**Records contained in a dataset:**
#####
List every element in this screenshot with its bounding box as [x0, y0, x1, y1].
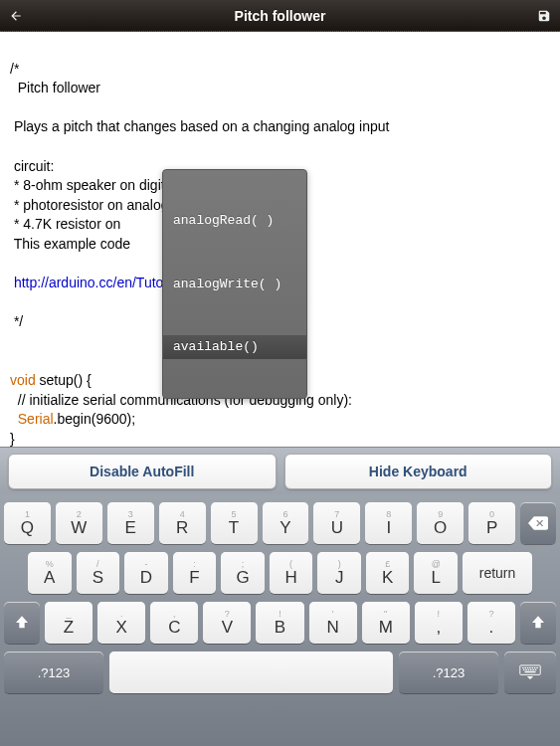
code-line: circuit: — [10, 158, 54, 174]
key-numeric-left[interactable]: .?123 — [4, 652, 103, 693]
save-button[interactable] — [534, 6, 554, 26]
key-return[interactable]: return — [463, 552, 532, 594]
key-y[interactable]: 6Y — [263, 502, 309, 544]
key-backspace[interactable] — [520, 502, 556, 544]
code-line: /* — [10, 61, 19, 77]
svg-rect-10 — [528, 669, 530, 670]
svg-rect-4 — [529, 667, 531, 668]
key-a[interactable]: %A — [28, 552, 72, 594]
key-v[interactable]: ?V — [203, 602, 251, 644]
key-i[interactable]: 8I — [365, 502, 412, 544]
key-u[interactable]: 7U — [313, 502, 360, 544]
hide-keyboard-button[interactable]: Hide Keyboard — [284, 454, 553, 489]
key-n[interactable]: 'N — [309, 602, 357, 644]
autocomplete-item[interactable]: analogWrite( ) — [163, 273, 306, 296]
key-period[interactable]: ?. — [467, 602, 515, 644]
key-k[interactable]: £K — [366, 552, 410, 594]
key-j[interactable]: )J — [317, 552, 361, 594]
key-shift-right[interactable] — [520, 602, 556, 644]
key-o[interactable]: 9O — [417, 502, 464, 544]
svg-rect-11 — [530, 669, 532, 670]
key-shift-left[interactable] — [4, 602, 40, 644]
key-e[interactable]: 3E — [107, 502, 154, 544]
svg-rect-1 — [522, 667, 524, 668]
autocomplete-popup: analogRead( ) analogWrite( ) available() — [162, 169, 307, 399]
key-m[interactable]: "M — [362, 602, 410, 644]
key-d[interactable]: -D — [124, 552, 168, 594]
key-c[interactable]: ,C — [150, 602, 198, 644]
key-x[interactable]: .X — [97, 602, 145, 644]
page-title: Pitch follower — [235, 8, 326, 24]
autocomplete-item[interactable]: available() — [163, 335, 306, 359]
key-q[interactable]: 1Q — [4, 502, 51, 544]
svg-rect-8 — [523, 669, 525, 670]
key-t[interactable]: 5T — [211, 502, 258, 544]
keyboard-toolbar: Disable AutoFill Hide Keyboard — [0, 447, 560, 494]
code-line: } — [10, 431, 15, 447]
back-button[interactable] — [6, 6, 26, 26]
key-w[interactable]: 2W — [56, 502, 102, 544]
key-h[interactable]: (H — [270, 552, 313, 594]
key-b[interactable]: !B — [256, 602, 303, 644]
virtual-keyboard: 1Q2W3E4R5T6Y7U8I9O0P %A/S-D:F;G(H)J£K@Lr… — [0, 494, 560, 746]
key-l[interactable]: @L — [414, 552, 458, 594]
key-g[interactable]: ;G — [221, 552, 265, 594]
svg-rect-6 — [534, 667, 536, 668]
key-z[interactable]: _Z — [45, 602, 93, 644]
svg-rect-9 — [525, 669, 527, 670]
disable-autofill-button[interactable]: Disable AutoFill — [8, 454, 277, 489]
code-line: void setup() { — [10, 372, 92, 388]
svg-rect-7 — [536, 667, 538, 668]
svg-rect-13 — [535, 669, 537, 670]
svg-rect-14 — [525, 671, 536, 672]
key-s[interactable]: /S — [77, 552, 120, 594]
key-f[interactable]: :F — [173, 552, 217, 594]
svg-rect-2 — [525, 667, 527, 668]
code-line: Plays a pitch that changes based on a ch… — [10, 118, 389, 134]
svg-rect-3 — [527, 667, 529, 668]
code-line: Pitch follower — [10, 80, 100, 95]
code-line: */ — [10, 313, 23, 329]
autocomplete-item[interactable]: analogRead( ) — [163, 209, 306, 233]
key-hide-keyboard[interactable] — [504, 652, 556, 693]
code-editor[interactable]: /* Pitch follower Plays a pitch that cha… — [0, 32, 560, 460]
svg-rect-12 — [532, 669, 534, 670]
code-line: * 4.7K resistor on — [10, 216, 124, 232]
code-line: Serial.begin(9600); — [10, 411, 135, 427]
svg-rect-5 — [532, 667, 534, 668]
key-comma[interactable]: !, — [415, 602, 463, 644]
key-space[interactable] — [109, 652, 393, 693]
key-r[interactable]: 4R — [159, 502, 206, 544]
header-bar: Pitch follower — [0, 0, 560, 32]
key-numeric-right[interactable]: .?123 — [399, 652, 498, 693]
key-p[interactable]: 0P — [468, 502, 515, 544]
#####
**About this exercise:**
Print the records exactly, every one. Leave out the pictures.

**Exercise result:**
List every element in this screenshot with its bounding box as [x0, y0, x1, y1].
code-line: circuit: — [10, 158, 54, 174]
key-numeric-left[interactable]: .?123 — [4, 652, 103, 693]
save-button[interactable] — [534, 6, 554, 26]
key-return[interactable]: return — [463, 552, 532, 594]
key-y[interactable]: 6Y — [263, 502, 309, 544]
key-backspace[interactable] — [520, 502, 556, 544]
code-line: /* — [10, 61, 19, 77]
svg-rect-10 — [528, 669, 530, 670]
svg-rect-4 — [529, 667, 531, 668]
key-a[interactable]: %A — [28, 552, 72, 594]
key-v[interactable]: ?V — [203, 602, 251, 644]
key-i[interactable]: 8I — [365, 502, 412, 544]
key-u[interactable]: 7U — [313, 502, 360, 544]
hide-keyboard-button[interactable]: Hide Keyboard — [284, 454, 553, 489]
key-n[interactable]: 'N — [309, 602, 357, 644]
autocomplete-item[interactable]: analogWrite( ) — [163, 273, 306, 296]
key-period[interactable]: ?. — [467, 602, 515, 644]
key-k[interactable]: £K — [366, 552, 410, 594]
key-j[interactable]: )J — [317, 552, 361, 594]
key-shift-right[interactable] — [520, 602, 556, 644]
key-o[interactable]: 9O — [417, 502, 464, 544]
svg-rect-11 — [530, 669, 532, 670]
key-shift-left[interactable] — [4, 602, 40, 644]
key-e[interactable]: 3E — [107, 502, 154, 544]
svg-rect-1 — [522, 667, 524, 668]
autocomplete-popup: analogRead( ) analogWrite( ) available() — [162, 169, 307, 399]
key-m[interactable]: "M — [362, 602, 410, 644]
key-d[interactable]: -D — [124, 552, 168, 594]
key-c[interactable]: ,C — [150, 602, 198, 644]
key-x[interactable]: .X — [97, 602, 145, 644]
page-title: Pitch follower — [235, 8, 326, 24]
autocomplete-item[interactable]: available() — [163, 335, 306, 359]
key-q[interactable]: 1Q — [4, 502, 51, 544]
svg-rect-8 — [523, 669, 525, 670]
key-t[interactable]: 5T — [211, 502, 258, 544]
keyboard-toolbar: Disable AutoFill Hide Keyboard — [0, 447, 560, 494]
code-line: } — [10, 431, 15, 447]
back-button[interactable] — [6, 6, 26, 26]
key-w[interactable]: 2W — [56, 502, 102, 544]
key-h[interactable]: (H — [270, 552, 313, 594]
key-b[interactable]: !B — [256, 602, 303, 644]
virtual-keyboard: 1Q2W3E4R5T6Y7U8I9O0P %A/S-D:F;G(H)J£K@Lr… — [0, 494, 560, 746]
key-l[interactable]: @L — [414, 552, 458, 594]
key-g[interactable]: ;G — [221, 552, 265, 594]
svg-rect-6 — [534, 667, 536, 668]
key-z[interactable]: _Z — [45, 602, 93, 644]
svg-rect-9 — [525, 669, 527, 670]
disable-autofill-button[interactable]: Disable AutoFill — [8, 454, 277, 489]
code-line: void setup() { — [10, 372, 92, 388]
svg-rect-7 — [536, 667, 538, 668]
svg-rect-13 — [535, 669, 537, 670]
svg-rect-14 — [525, 671, 536, 672]
key-s[interactable]: /S — [77, 552, 120, 594]
key-f[interactable]: :F — [173, 552, 217, 594]
svg-rect-2 — [525, 667, 527, 668]
code-line: Plays a pitch that changes based on a ch… — [10, 118, 389, 134]
svg-rect-3 — [527, 667, 529, 668]
code-line: Pitch follower — [10, 80, 100, 95]
code-line: */ — [10, 313, 23, 329]
autocomplete-item[interactable]: analogRead( ) — [163, 209, 306, 233]
key-hide-keyboard[interactable] — [504, 652, 556, 693]
code-editor[interactable]: /* Pitch follower Plays a pitch that cha… — [0, 32, 560, 460]
svg-rect-12 — [532, 669, 534, 670]
code-line: * 4.7K resistor on — [10, 216, 124, 232]
code-line: Serial.begin(9600); — [10, 411, 135, 427]
svg-rect-5 — [532, 667, 534, 668]
key-comma[interactable]: !, — [415, 602, 463, 644]
key-space[interactable] — [109, 652, 393, 693]
key-r[interactable]: 4R — [159, 502, 206, 544]
header-bar: Pitch follower — [0, 0, 560, 32]
key-numeric-right[interactable]: .?123 — [399, 652, 498, 693]
key-p[interactable]: 0P — [468, 502, 515, 544]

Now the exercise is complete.